::: Provided records :::

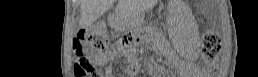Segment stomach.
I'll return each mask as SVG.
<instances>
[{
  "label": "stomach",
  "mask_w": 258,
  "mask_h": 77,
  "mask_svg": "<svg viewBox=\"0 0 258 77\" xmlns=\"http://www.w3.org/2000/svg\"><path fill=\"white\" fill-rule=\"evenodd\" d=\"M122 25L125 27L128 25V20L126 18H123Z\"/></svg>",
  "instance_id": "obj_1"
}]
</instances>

:::

Try it:
Once the pictures are set aside, retype the rest of the listing exactly.

Task solution:
Segment stomach.
I'll return each mask as SVG.
<instances>
[{
  "label": "stomach",
  "mask_w": 258,
  "mask_h": 77,
  "mask_svg": "<svg viewBox=\"0 0 258 77\" xmlns=\"http://www.w3.org/2000/svg\"><path fill=\"white\" fill-rule=\"evenodd\" d=\"M122 25L125 27L128 25V20L126 18H123Z\"/></svg>",
  "instance_id": "obj_1"
}]
</instances>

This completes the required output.